Directions for this task - All of the data below must be reproduced word for word, but without its images.

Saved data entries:
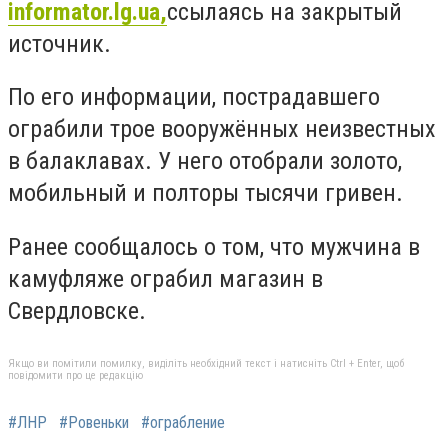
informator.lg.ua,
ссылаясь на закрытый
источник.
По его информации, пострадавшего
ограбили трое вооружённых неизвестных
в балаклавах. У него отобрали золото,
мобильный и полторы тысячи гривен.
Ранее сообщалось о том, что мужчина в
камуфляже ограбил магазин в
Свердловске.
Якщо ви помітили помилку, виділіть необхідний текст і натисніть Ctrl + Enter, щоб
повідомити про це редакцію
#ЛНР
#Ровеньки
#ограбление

Exercise response -
informator.lg.ua,
ссылаясь на закрытый
источник.
По его информации, пострадавшего
ограбили трое вооружённых неизвестных
в балаклавах. У него отобрали золото,
мобильный и полторы тысячи гривен.
Ранее сообщалось о том, что мужчина в
камуфляже ограбил магазин в
Свердловске.
Якщо ви помітили помилку, виділіть необхідний текст і натисніть Ctrl + Enter, щоб
повідомити про це редакцію
#ЛНР
#Ровеньки
#ограбление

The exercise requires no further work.